Satgas PPKS UGM langsung menindaklanjuti laporan dari Fakultas Farmasi dengan pembentukan Komite Pemeriksa melalui Keputusan Rektor Universitas Gadjah Mada Nomor 750/U N1.P/KPT/HUKOR/2024 dengan perubahan masa kerja Komite Pemeriksa dari 1 Agustus 2024 sampai 31 Oktober 2024.
Komite Pemeriksa kemudian melakukan pemeriksaan mulai dari meminta keterangan lebih lanjut dari para korban secara terpisah, melakukan pemeriksaan pada Terlapor, para saksi, memeriksa bukti-bukti pendukung, hingga tahap pemberian rekomendasi.
Berdasarkan temuan, catatan, dan bukti-bukti dalam proses pemeriksaan, Komite Pemeriksa menyimpulkan bahwa Terlapor terbukti melakukan Tindakan Kekerasan Seksual yang melanggar Pasal 3 ayat (2) Huruf l Peraturan Rektor UGM No. 1 Tahun 2023 dan Pasal 3 ayat (2) Huruf m Peraturan Rektor UGM No. 1 Tahun 2023. Terlapor juga terbukti telah melanggar kode etik dosen.
Komitmen perangi kekerasan seksual
UGM menegaskan, melalui Satgas PPKS UGM terus memberikan pelayanan, perlindungan, pemulihan, dan pemberdayaan pada korban sesuai dengan kebutuhan para korban.
UGM juga menyatakan tetap dan akan terus berkomitmen untuk menjadi kampus yang bebas dari berbagai bentuk kekerasan seksual.
“Berbagai kebijakan yang disusun, diterapkan, dan dilaksanakan dengan berpegang pada prinsip bahwa kampus idealnya adalah ruang yang kondusif dan aman dari berbagai praktik kekerasan. Karena itu, sejak 2016, UGM telah menyusun kebijakan pencegahan dan penanganan pelecehan seksual,” jelas UGM.
Komitmen ini dipertegas melalui peluncuran program Health Promoting University (HPU) pada 2019 dengan dibentuknya tim Kelompok Kerja (Pokja) Zero Tolerance Kekerasan, Perundungan, dan Pelecehan.
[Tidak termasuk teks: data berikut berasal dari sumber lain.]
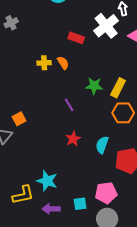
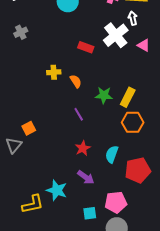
orange semicircle: (63, 63) -> (76, 81), moved
purple arrow: (51, 209) -> (86, 177), moved, turned -144

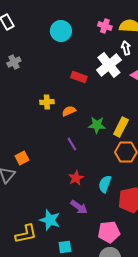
orange semicircle: (76, 81) -> (69, 111), turned -80
cyan square: (90, 213) -> (65, 247), moved

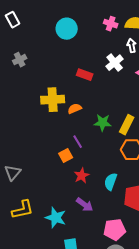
white cross: (109, 65) -> (115, 63), size x0.7
yellow cross: (47, 102) -> (53, 100), size x1.6
orange square: (22, 158) -> (66, 156), moved
yellow L-shape: (26, 234) -> (23, 210), moved

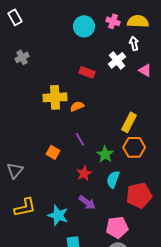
cyan circle: (67, 29) -> (84, 26), moved
green star: (103, 123) -> (105, 154), moved, turned 30
orange square: (66, 156) -> (53, 152), moved, turned -32

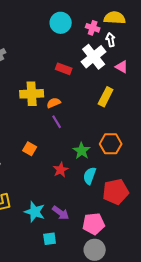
pink cross: (113, 21) -> (93, 28), moved
white cross: (117, 60) -> (94, 57), size x1.4
yellow rectangle: (129, 122) -> (106, 97), moved
purple line: (80, 139) -> (57, 122), moved
purple arrow: (87, 202) -> (61, 213), moved

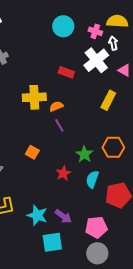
cyan square: (50, 239) -> (52, 242), size x1.5

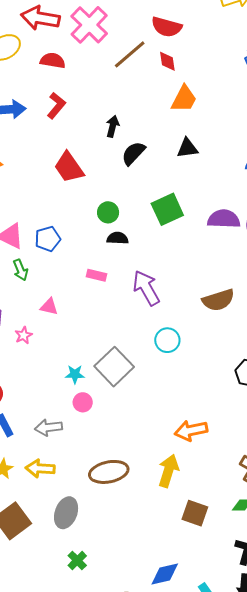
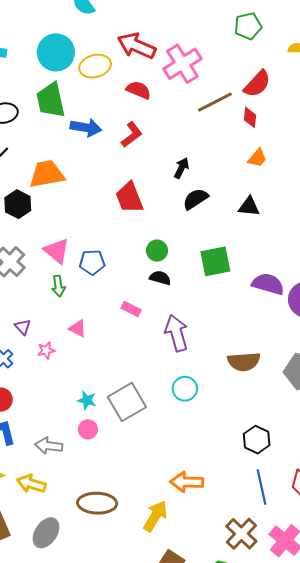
red semicircle: (167, 27) -> (257, 84), turned -76
orange trapezoid: (184, 99) -> (257, 158), size x0.7

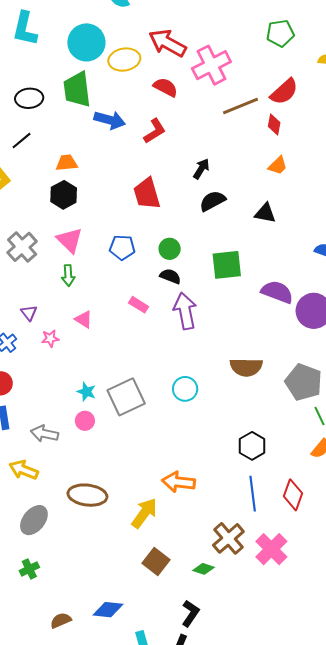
orange trapezoid: (47, 174) -> (67, 163), size x0.6
black hexagon: (18, 204) -> (64, 195), moved
blue pentagon: (92, 262) -> (122, 247), moved
purple arrow: (177, 333) -> (185, 311), moved

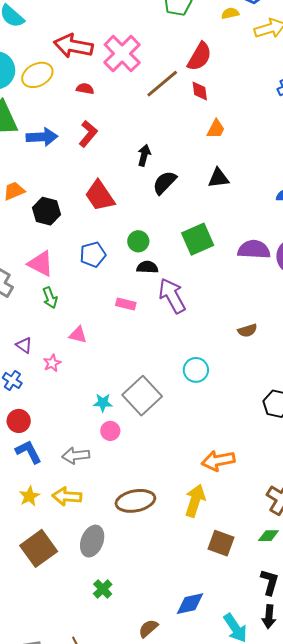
red semicircle: (165, 87) -> (85, 89), size x0.7
black hexagon: (64, 195) -> (47, 211), moved
brown semicircle: (246, 367) -> (247, 330), size x0.6

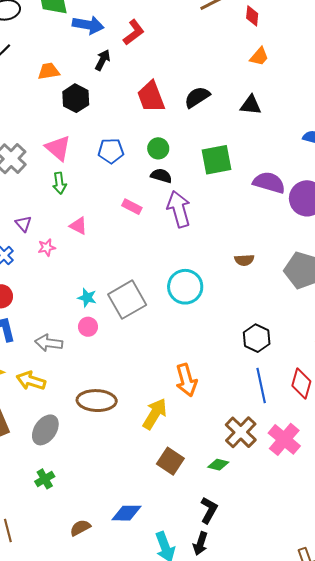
black arrow: (144, 155) -> (103, 60), moved
red trapezoid: (100, 196) -> (151, 97), moved
cyan circle: (196, 370) -> (185, 287), size x1.4
orange arrow: (218, 461) -> (186, 380), turned -108

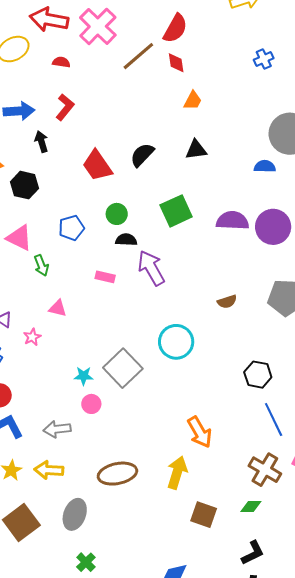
black arrow: (103, 60) -> (41, 142), turned -30
green arrow: (59, 183) -> (41, 265), moved
black L-shape: (209, 510) -> (253, 553), turned 48

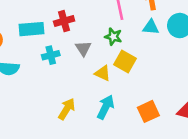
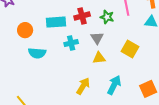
green star: (113, 37) -> (107, 17), moved
yellow triangle: (103, 73) -> (99, 58), moved, turned -32

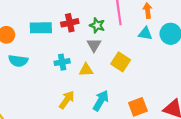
gray triangle: (97, 38) -> (94, 45), moved
cyan cross: (71, 43) -> (62, 62), moved

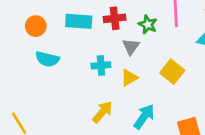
gray triangle: (94, 45) -> (131, 47), moved
yellow triangle: (86, 70) -> (129, 78), turned -32

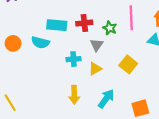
orange circle: (36, 26) -> (13, 43), moved
cyan semicircle: (47, 59) -> (40, 42), moved
yellow arrow: (102, 112) -> (74, 95), turned 138

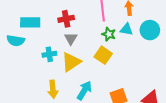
red cross: (84, 23) -> (66, 19), moved
green star: (110, 28) -> (109, 34), moved
yellow triangle: (95, 69) -> (71, 62), size x1.5

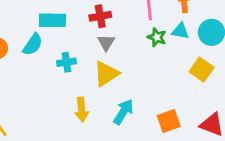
cyan semicircle: (16, 41) -> (33, 44), turned -66
cyan cross: (49, 54) -> (67, 62), moved
yellow square: (103, 55) -> (202, 69), moved

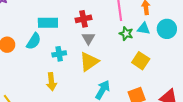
yellow square: (202, 69) -> (141, 61), moved
yellow arrow: (82, 110) -> (51, 82), moved

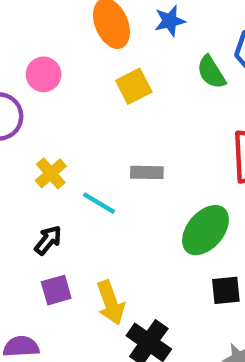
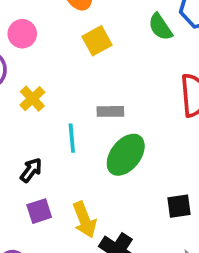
yellow cross: (51, 173) -> (32, 99), moved
cyan line: (99, 203) -> (72, 138), turned 56
green ellipse: (205, 230) -> (126, 155), moved

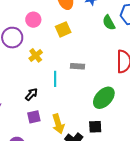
yellow square: (97, 41) -> (63, 29), moved
green ellipse: (126, 155) -> (104, 98), moved
black square: (179, 206) -> (95, 127), moved

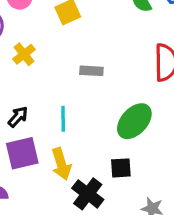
cyan line: (55, 79) -> (63, 119), moved
purple square: (34, 117) -> (22, 153), size x1.5

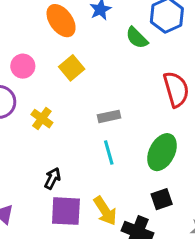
cyan line: (63, 119) -> (109, 152), moved
purple square: (22, 153) -> (66, 211), turned 32

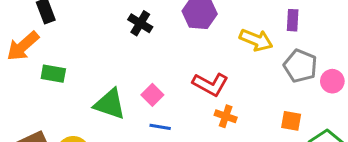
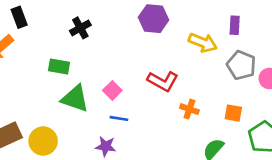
black cross: (140, 23) -> (80, 28), moved, turned 30
green rectangle: (53, 74) -> (59, 67), moved
orange cross: (226, 116) -> (189, 109), moved

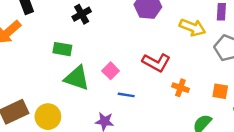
blue line: (119, 118) -> (126, 95), moved

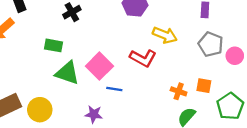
yellow arrow: (192, 27) -> (165, 35), moved
pink square: (111, 71) -> (99, 66), size x1.6
orange cross: (180, 88) -> (179, 91), moved

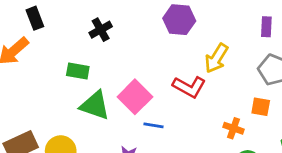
yellow arrow: (165, 35) -> (216, 58), turned 100
orange square: (204, 86) -> (261, 107), moved

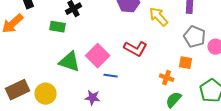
yellow arrow: (216, 58) -> (159, 17), moved, turned 105
green rectangle: (78, 71) -> (58, 27), moved

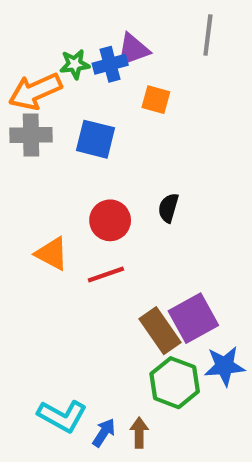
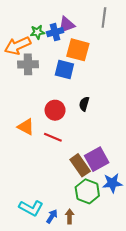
orange square: (156, 100) -> (78, 50), size x1.6
gray cross: (31, 135) -> (28, 64), moved
blue square: (96, 139) -> (64, 70), moved
red line: (106, 274) -> (53, 137), turned 42

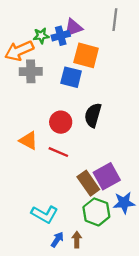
black semicircle: (84, 104) -> (93, 115), size x1.5
cyan L-shape: (31, 208) -> (45, 214), moved

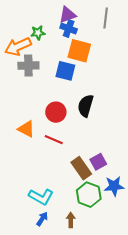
purple triangle: (73, 28) -> (68, 15), moved
blue cross: (61, 36) -> (69, 29), moved, turned 35
purple square: (107, 176) -> (98, 162), size x0.7
blue arrow: (57, 240) -> (42, 219), moved

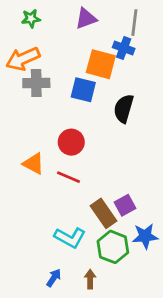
blue cross: (69, 29) -> (124, 48), moved
green star: (38, 33) -> (31, 18), moved
black semicircle: (86, 106) -> (124, 109), moved
cyan L-shape: (41, 197) -> (70, 238), moved

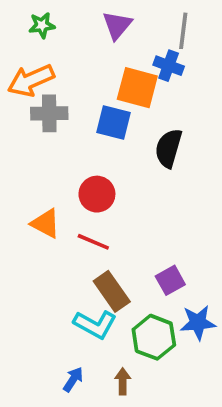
purple triangle: (86, 18) -> (117, 25), turned -30
brown rectangle: (103, 213) -> (112, 291), moved

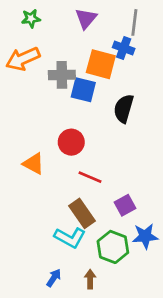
gray cross: (49, 113) -> (62, 75), moved
red line: (93, 242) -> (90, 177), moved

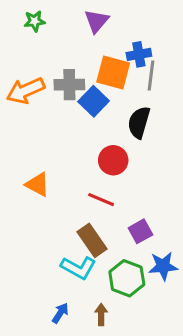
gray line: (134, 22) -> (151, 76), moved
blue cross: (124, 48) -> (139, 54), turned -30
orange arrow: (23, 59) -> (25, 91), moved
blue square: (83, 90) -> (94, 101), turned 30
red circle: (71, 142) -> (113, 160), moved

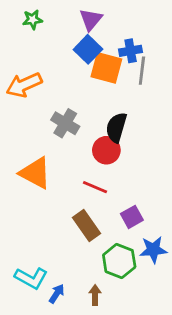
gray cross: (69, 85) -> (65, 123), moved, turned 32
blue square: (94, 101) -> (88, 49), moved
black semicircle: (139, 122) -> (116, 127), moved
orange triangle: (38, 184) -> (35, 173), size x1.4
cyan L-shape: (78, 268) -> (31, 278), moved

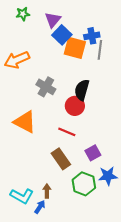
purple triangle: (91, 20) -> (53, 20), moved
brown arrow: (95, 295) -> (47, 191), moved

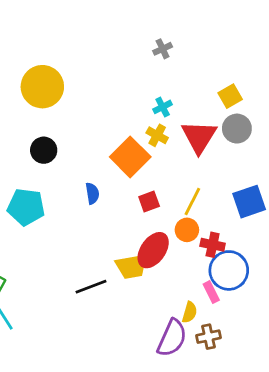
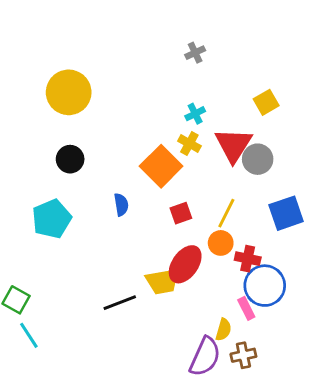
gray circle: (237, 129) -> (258, 159), moved
cyan pentagon: (26, 207) -> (52, 219), turned -30

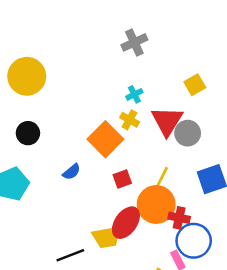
gray cross: (195, 53) -> (134, 42), size x1.5
blue semicircle: (121, 205) -> (71, 172), turned 60
orange circle: (221, 243) -> (156, 204), size x1.8

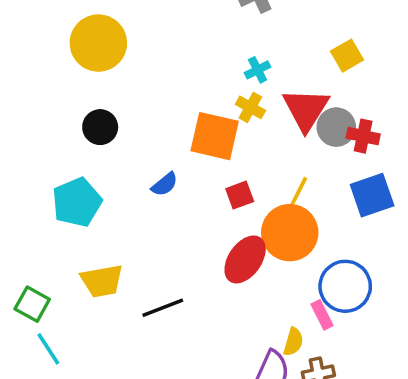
orange square: (105, 139) -> (215, 136), turned -32
red cross: (179, 218) -> (363, 136), moved
yellow trapezoid: (107, 237) -> (102, 281), moved

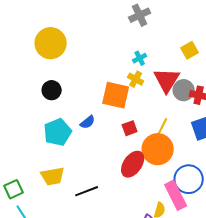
cyan pentagon: (77, 202) -> (58, 132), moved
green square: (32, 304) -> (14, 189), turned 36
pink rectangle: (322, 315) -> (176, 195), size x1.8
Dengan terbitnya Permendikbudristek No.30 Tahun 2021, UGM menyesuaikan kebijakan internal dengan aturan tersebut, antara lain dengan pembentukan Satuan Tugas Pencegahan dan Penanganan Kekerasan Seksual (Satgas PPKS) pada 3 September 2022.
Beragam upaya sosialisasi atas berbagai aturan dan SOP terkait penanganan dan pencegahan kekerasan seksual terus dilakukan demi terwujudnya kampus UGM sebagai ruang yang aman dari berbagai tindak kekerasan seksual. (JB/03/Wid)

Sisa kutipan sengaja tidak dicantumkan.